The SICS Multicore Day August 31 was a really great event! We had some fantastic speakers presenting the latest industry research view on multicores and how to program them. Marc Tremblay did the first presentation in Europe of Sun’s upcoming Rock processor. Tim Mattson from Intel tried hard to provoke the crowd, and Vijay Saraswat of IBM presented their X10 language. Erik Hagersten from Uppsala University provided a short scene-setting talk about how multicore is becoming the norm.
The Rock is a very interesting piece of work. It tries to be both a throughput-oriented design like the Niagara/Ultrasparc T machines, and a single-thread high-performance design. Even though on balance, it is more skewed towards the throughput computing aspect. What is very cool is how they use additional threads to help boost the performance of a main thread using “scout threads” (a concept I saw presented back at ISCA 2004). This makes it possible to use threads to either boost single-thread performance OR do throughput, creating a more flexible design than is usually the case. It is also the first commercial implementation of transactional memory. And 16-way. And due for next year.
So far, Rock seems like a very successful and very visionary project that is trying in yet another way to gain momentum by pure hardware innovation. Just like the UltraSparc T line, Sun is trying to out-invent IBM and Intel/AMD. Who seem to be mostly progressing by just piling on more of the same old features. I really hope this play goes well, if we were down to just IBM/PPC & System Z and Intel-AMD/x86-64 on the server and desktop side, the world would just be too boring.

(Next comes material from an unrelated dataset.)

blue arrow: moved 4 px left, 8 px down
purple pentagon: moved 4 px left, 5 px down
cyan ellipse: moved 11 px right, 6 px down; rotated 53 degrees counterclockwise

The Intel and IBM talks on programming were both grounded in the idea that to make people accept a new programming language/API, it has to be an evolution of what the programmers already know. Which pretty much ties us down to C/C++/Java/C# with extensions and modified semantics.

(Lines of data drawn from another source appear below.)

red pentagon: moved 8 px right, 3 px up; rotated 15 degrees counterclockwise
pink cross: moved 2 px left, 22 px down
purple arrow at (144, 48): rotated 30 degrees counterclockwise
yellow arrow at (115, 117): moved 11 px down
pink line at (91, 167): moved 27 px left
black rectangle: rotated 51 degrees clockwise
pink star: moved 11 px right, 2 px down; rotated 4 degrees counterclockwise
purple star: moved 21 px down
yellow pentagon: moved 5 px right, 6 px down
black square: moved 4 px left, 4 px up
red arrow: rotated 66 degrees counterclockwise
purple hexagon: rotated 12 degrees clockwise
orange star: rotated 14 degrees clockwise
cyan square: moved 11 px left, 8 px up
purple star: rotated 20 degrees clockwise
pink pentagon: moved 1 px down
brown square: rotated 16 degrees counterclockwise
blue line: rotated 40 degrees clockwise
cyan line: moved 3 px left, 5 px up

X10 is basically Java with some nicely considered features to support local and global memories and programs that can scale to BlueGene-style massively clustered machines. Tim basically tells everyone to stop inventing new languages and focus on improving existing frameworks like MPI and OpenMP in collaboration with industry. Presented in a very funny style, Tim is a great presenter, and tries hard to get the audience to react. In this crowd, most people agreed. Except the Erlang people, who feel that they do have a better solution to multithreading and multicore than any patched-up language in the C-Java family. I must agree with them, and I do feel that Erlang today is mature enough to serve that purpose.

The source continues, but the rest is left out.